İşte yaklaşık Öcalan hangi yanlışı yapıyorsa Özgür Özel de aynı yanlışı başka bir kapsamda tekrarlıyor.
Evet kürtlerin de alevilerin de eşitlik sorunu vardır, burada hiçbir anlaşmazlık yoktur mantıklı insanlar arasında ama hem Kürt siyasilerin hem de Türk siyasilerin çok önemli bir bölümü şöyle bir yanlış yapıyorlar. İki yanlıştan bir doğru çıkacağını düşünüyorlar, hayır arkadaşlar, matematikte iki eksi artı edebilir ama toplumda iki yanlış bir doğru etmez, açacağım muradımı.

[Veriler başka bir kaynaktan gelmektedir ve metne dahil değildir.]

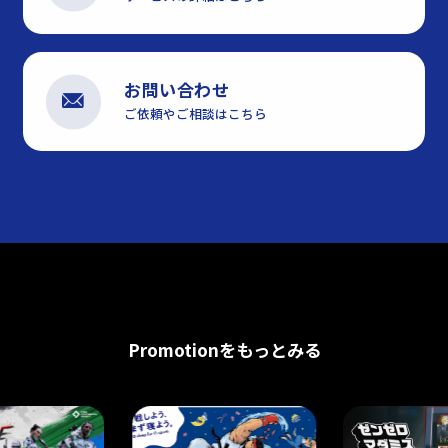
お問い合わせ
ご依頼やご相談はこちら
Promotionをもっとみる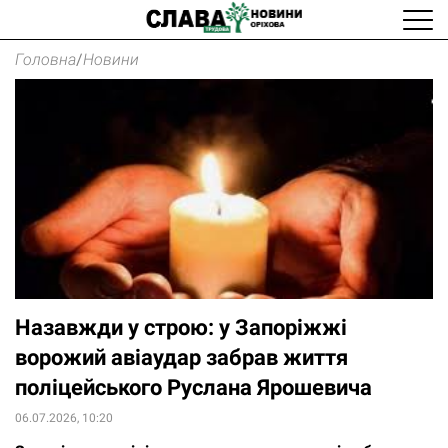
Головна
/
Новини
Назавжди у строю: у Запоріжжі
ворожий авіаудар забрав життя
поліцейського Руслана Ярошевича
06.07.2026, 10:20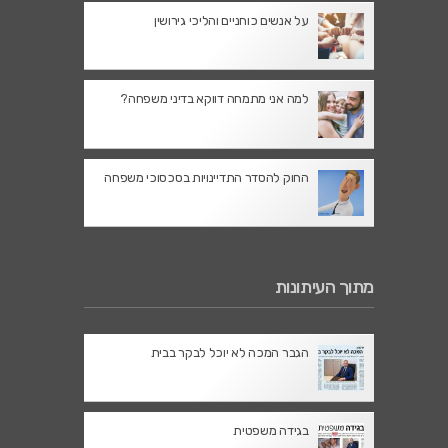
על אנשים כוחניים והליכי גירושין
למה אני מתמחה דווקא בדיני משפחה?
החוק להסדר התדיינויות בסכסוכי משפחה
מתוך העיתונות
הגבר המכה לא יוכל לבקר בבית
בגידה משפטית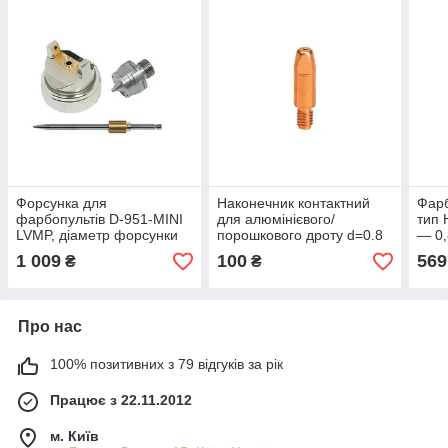
Форсунка для
Наконечник контактний
Фарб
фарбопультів D-951-MINI
для алюмінієвого/
тип 
LVMP, діаметр форсунки
порошкового дроту d=0.8
— 0,
— 0,8 мм NS-D-951-MINI-
мм 722556
1 009
100
569
₴
₴
0.8LM AUARITA
Про нас
100% позитивних з 79 відгуків за рік
Працює з 22.11.2012
м. Київ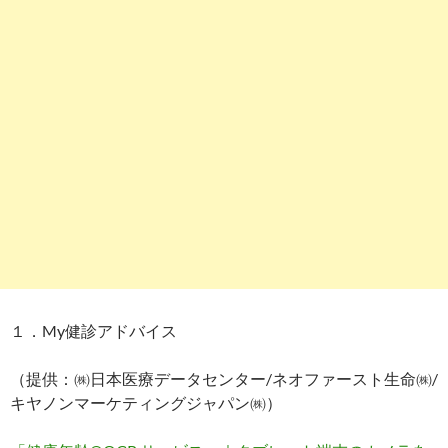
１．My健診アドバイス
（提供：㈱日本医療データセンター/ネオファースト生命㈱/
キヤノンマーケティングジャパン㈱）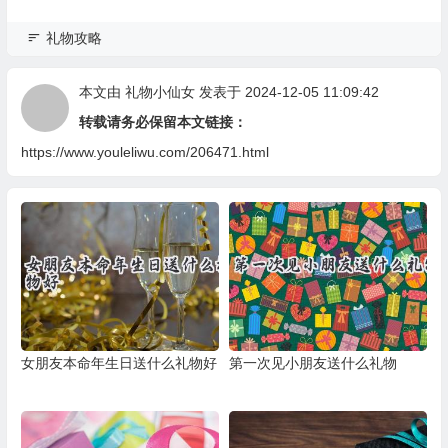
礼物攻略
本文由
礼物小仙女
发表于 2024-12-05 11:09:42
转载请务必保留本文链接：
https://www.youleliwu.com/206471.html
女朋友本命年生日送什么礼物好
第一次见小朋友送什么礼物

Evet doğrudur, Kürtlerin olduğu gibi Alevilerin de bu ülkede eşitlik sorunu vardır ama Alevilerin bu eşitlik sorununu gidermek, aşmak için cemevlerinin de resmi ibadethane statüsü kazanmasını istemek çok saçmadır, aynen Öcalan’ın “Anayasaya Kürt kimliği de girsin” mantığı ile çok fazla paralel bir görüştür, kendine sosyal demokrat diyen bir partinin, CHP’nin Genel Başkanı’nın cemevlerine resmi statü verilmesini talep etmek yerine Camilerin resmi statüsüne karşı çıkması kanımca eşyanın tabiatına çok daha uygundur.

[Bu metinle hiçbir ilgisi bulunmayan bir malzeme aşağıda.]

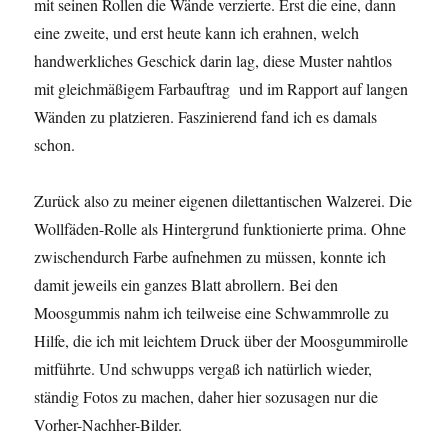
mit seinen Rollen die Wände verzierte. Erst die eine, dann
eine zweite, und erst heute kann ich erahnen, welch
handwerkliches Geschick darin lag, diese Muster nahtlos
mit gleichmäßigem Farbauftrag und im Rapport auf langen
Wänden zu platzieren. Faszinierend fand ich es damals
schon.
Zurück also zu meiner eigenen dilettantischen Walzerei. Die
Wollfäden-Rolle als Hintergrund funktionierte prima. Ohne
zwischendurch Farbe aufnehmen zu müssen, konnte ich
damit jeweils ein ganzes Blatt abrollern. Bei den
Moosgummis nahm ich teilweise eine Schwammrolle zu
Hilfe, die ich mit leichtem Druck über der Moosgummirolle
mitführte. Und schwupps vergaß ich natürlich wieder,
ständig Fotos zu machen, daher hier sozusagen nur die
Vorher-Nachher-Bilder.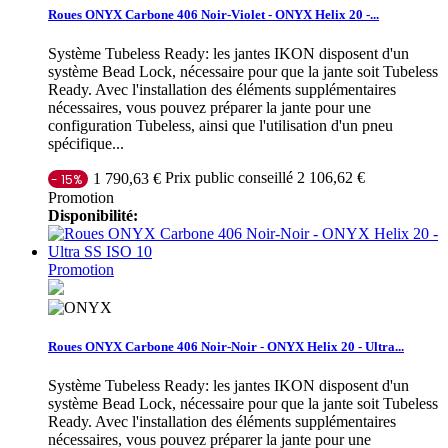
Roues ONYX Carbone 406 Noir-Violet - ONYX Helix 20 -...
Système Tubeless Ready: les jantes IKON disposent d'un
système Bead Lock, nécessaire pour que la jante soit Tubeless
Ready. Avec l'installation des éléments supplémentaires
nécessaires, vous pouvez préparer la jante pour une
configuration Tubeless, ainsi que l'utilisation d'un pneu
spécifique...
Prix public conseillé 2 106,62 €
1 790,63 €
- 15%
Promotion
Disponibilité:
Promotion
Roues ONYX Carbone 406 Noir-Noir - ONYX Helix 20 - Ultra...
Système Tubeless Ready: les jantes IKON disposent d'un
système Bead Lock, nécessaire pour que la jante soit Tubeless
Ready. Avec l'installation des éléments supplémentaires
nécessaires, vous pouvez préparer la jante pour une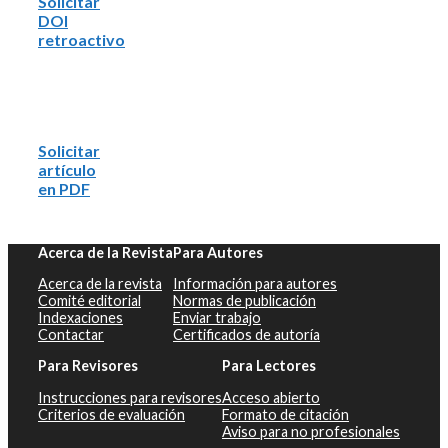
Solicitar
DOI
retroactivo
Solicitar
artículo
en PDF
Acerca de la Revista
Para Autores
Acerca de la revista
Información para autores
Comité editorial
Normas de publicación
Indexaciones
Enviar trabajo
Contactar
Certificados de autoría
Para Revisores
Para Lectores
Instrucciones para revisores
Acceso abierto
Criterios de evaluación
Formato de citación
Aviso para no profesionales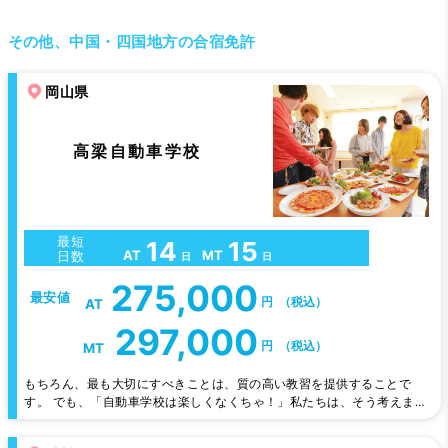
その他、中国・四国地方の合宿免許
岡山県
高梁自動車学校
最短
14
15
AT
MT
日数
日
日
275,000
最安値
円
（税込）
AT
297,000
円
（税込）
MT
もちろん、最も大切にすべきことは、質の高い教習を提供することで
す。 でも、「自動車学校は楽しくなくちゃ！」私たちは、そう考えま
す。 ワクワクする気持ちさえあれば、どんな難しいことにも、どんな苦
手なことにもトライできる！ 手作りの美味しい食事、空いた時間にみん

Bence, Özgür Özel bu ifadesinde biraz da kaçamak dövüşmekte ve “resmi ibadethane” yerine sadece “ibadethane” ifadesini kullanmaktadır. Ama bu kullanımın bir anlamı yoktur, cemevleri zaten, isteselerse de istemeseler de ibadethanedir. Alevilerin sadece bir bölümünün, Allah’tan bir bölümü sadece, Prof. İzzettin Doğan grubu, cemevlerine resmi ibadethane statüsü talep etmektedirler. Bu talep yanlış bir taleptir. Biraz risk alıp, üstelik Cumhuriyetin kurucu partisi olma iddiası içinde iseniz, camilerin resmi ibadethane olmaktan çıkarılmasını talep etmelisiniz, Aleviler için gerçek eşitlik ancak böyle sağlanabilir, camilerin resmi ibadethane statüsü yanlıştır, bu yanlış başka bir yanlışla, cemevlerinin de resmi ibadethane statüsü almaları ile çözülemez, yazının başından beri ifade ediyorum, iki yanlış bir doğru etmez.
Aslında işin özü Diyanet İşleri Başkanlığının (DİB) anayasal, yasal, mali (finansman biçimi) yapısıdır. Alevilerin eşitlik sorununu DİB’i tartışmaya açmadan masaya yatırmak tamamen anlamsızdır, beyhudedir.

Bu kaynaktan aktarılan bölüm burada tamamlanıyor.